A group of men sits in a living room in the township of Khayelitsha in Cape Town, South Africa. We're talking on WhatsApp in a video call when one of them holds up a small baggie full of white crystalline powder in front of the screen.

"We've been smoking tik here for years, but this is the new stuff," says Maninja, whose real name is something else. He shakes the sachet and continues, "The price is the same, but the high is different. The other one makes you more hyper, whereas this one makes your body numb."

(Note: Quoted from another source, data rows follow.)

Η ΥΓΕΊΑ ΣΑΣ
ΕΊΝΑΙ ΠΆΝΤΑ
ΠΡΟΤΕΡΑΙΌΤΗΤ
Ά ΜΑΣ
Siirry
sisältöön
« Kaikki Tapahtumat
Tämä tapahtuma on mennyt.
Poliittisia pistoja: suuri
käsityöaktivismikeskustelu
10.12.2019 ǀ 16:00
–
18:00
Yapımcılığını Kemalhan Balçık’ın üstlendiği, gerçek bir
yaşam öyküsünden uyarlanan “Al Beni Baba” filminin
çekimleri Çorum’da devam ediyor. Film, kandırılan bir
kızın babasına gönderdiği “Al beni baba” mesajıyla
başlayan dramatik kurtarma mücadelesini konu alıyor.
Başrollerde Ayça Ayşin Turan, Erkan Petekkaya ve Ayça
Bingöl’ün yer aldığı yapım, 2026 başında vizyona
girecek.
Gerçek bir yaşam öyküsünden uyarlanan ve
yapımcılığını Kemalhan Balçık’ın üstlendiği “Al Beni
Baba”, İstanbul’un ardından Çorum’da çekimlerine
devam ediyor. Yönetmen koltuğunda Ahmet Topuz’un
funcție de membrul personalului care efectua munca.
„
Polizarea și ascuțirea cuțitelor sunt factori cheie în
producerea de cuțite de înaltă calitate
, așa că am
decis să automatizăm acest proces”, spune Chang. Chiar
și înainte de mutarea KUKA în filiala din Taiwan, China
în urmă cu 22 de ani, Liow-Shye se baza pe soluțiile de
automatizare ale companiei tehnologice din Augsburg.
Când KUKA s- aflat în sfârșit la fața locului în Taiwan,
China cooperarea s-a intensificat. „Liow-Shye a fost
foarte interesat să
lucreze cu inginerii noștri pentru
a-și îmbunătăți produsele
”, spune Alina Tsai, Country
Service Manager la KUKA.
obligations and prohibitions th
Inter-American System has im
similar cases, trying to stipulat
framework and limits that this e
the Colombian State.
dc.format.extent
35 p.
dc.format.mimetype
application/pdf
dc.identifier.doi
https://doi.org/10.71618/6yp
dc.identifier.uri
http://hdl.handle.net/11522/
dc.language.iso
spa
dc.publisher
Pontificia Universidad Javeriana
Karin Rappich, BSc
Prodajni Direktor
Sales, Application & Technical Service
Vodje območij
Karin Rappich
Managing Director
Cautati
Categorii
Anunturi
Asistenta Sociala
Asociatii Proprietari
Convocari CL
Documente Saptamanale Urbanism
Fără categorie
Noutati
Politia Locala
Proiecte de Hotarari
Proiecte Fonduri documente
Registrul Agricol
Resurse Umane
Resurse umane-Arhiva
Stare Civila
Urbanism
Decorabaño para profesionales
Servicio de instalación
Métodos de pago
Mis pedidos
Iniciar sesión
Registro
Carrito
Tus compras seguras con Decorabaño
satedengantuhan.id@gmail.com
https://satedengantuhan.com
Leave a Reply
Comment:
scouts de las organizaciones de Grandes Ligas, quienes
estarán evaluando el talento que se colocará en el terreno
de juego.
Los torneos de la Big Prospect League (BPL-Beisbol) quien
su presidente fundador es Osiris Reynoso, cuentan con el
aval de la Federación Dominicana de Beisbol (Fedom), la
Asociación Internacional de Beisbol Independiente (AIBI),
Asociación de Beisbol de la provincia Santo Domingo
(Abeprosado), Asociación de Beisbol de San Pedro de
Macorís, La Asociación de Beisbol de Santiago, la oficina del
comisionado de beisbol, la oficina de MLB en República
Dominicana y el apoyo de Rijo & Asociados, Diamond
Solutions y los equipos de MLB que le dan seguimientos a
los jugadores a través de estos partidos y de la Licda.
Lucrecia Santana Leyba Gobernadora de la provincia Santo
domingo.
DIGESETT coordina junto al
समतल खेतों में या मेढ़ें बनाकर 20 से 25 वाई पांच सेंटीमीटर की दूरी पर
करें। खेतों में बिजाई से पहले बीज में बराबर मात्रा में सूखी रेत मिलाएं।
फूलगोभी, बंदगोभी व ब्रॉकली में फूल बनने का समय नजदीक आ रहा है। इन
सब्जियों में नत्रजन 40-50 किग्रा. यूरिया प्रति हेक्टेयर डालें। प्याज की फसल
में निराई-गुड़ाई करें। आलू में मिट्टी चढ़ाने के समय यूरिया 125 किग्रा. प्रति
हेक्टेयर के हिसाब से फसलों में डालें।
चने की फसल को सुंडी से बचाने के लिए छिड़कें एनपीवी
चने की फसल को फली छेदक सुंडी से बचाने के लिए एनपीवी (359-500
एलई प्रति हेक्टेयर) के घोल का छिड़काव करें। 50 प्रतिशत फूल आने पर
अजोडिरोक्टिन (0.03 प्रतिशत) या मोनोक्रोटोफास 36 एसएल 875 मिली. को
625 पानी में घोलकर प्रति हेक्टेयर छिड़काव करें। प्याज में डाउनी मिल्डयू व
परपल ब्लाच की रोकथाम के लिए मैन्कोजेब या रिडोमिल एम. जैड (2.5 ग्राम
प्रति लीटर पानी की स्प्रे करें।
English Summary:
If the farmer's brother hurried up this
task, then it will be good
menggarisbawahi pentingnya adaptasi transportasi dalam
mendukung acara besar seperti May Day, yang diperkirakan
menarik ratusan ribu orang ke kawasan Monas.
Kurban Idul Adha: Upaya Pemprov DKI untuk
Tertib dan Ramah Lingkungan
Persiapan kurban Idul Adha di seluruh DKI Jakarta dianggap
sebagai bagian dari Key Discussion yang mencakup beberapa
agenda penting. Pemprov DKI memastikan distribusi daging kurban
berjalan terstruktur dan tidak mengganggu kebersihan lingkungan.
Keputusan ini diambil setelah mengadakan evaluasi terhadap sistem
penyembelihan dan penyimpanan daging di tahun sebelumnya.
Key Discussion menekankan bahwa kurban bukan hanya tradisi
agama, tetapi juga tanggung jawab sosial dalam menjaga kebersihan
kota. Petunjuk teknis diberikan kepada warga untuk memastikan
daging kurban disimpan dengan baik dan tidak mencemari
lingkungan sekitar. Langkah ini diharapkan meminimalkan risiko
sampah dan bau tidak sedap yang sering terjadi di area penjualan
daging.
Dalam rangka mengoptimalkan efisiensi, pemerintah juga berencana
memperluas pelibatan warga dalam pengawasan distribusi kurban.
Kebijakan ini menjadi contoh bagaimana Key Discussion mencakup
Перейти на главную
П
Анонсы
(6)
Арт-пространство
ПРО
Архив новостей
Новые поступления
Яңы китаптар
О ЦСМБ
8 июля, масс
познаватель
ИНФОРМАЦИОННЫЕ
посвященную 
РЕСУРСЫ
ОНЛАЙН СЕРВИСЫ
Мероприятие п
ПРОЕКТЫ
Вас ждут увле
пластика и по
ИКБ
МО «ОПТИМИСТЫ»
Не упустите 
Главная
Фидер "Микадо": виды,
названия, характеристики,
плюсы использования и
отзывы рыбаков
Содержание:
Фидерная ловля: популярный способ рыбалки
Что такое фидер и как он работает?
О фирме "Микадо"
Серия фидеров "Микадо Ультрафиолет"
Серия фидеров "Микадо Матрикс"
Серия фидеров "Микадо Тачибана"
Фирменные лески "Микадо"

Tik is South African slang for crystal meth. The drug, also called meth or methamphetamine, has been widely used in South Africa since the 1990s. For the past decade, high-potency meth produced in Nigeria with the support of Mexican narcos has dominated the local market. But now there is competition from 14,000 kilometers away: Afghanistan.

As far as the global drug market is concerned, Afghanistan is best known for its poppy fields. They are the source of up to 90 percent of the world's heroin. For some years, however, meth has also been produced there, partly on a plant basis, and it is turning up in all corners of the world: in South and East Africa, Iran, Iraq, Turkey, and the Middle East, Pakistan, India, Sri Lanka, Indonesia, and Australia.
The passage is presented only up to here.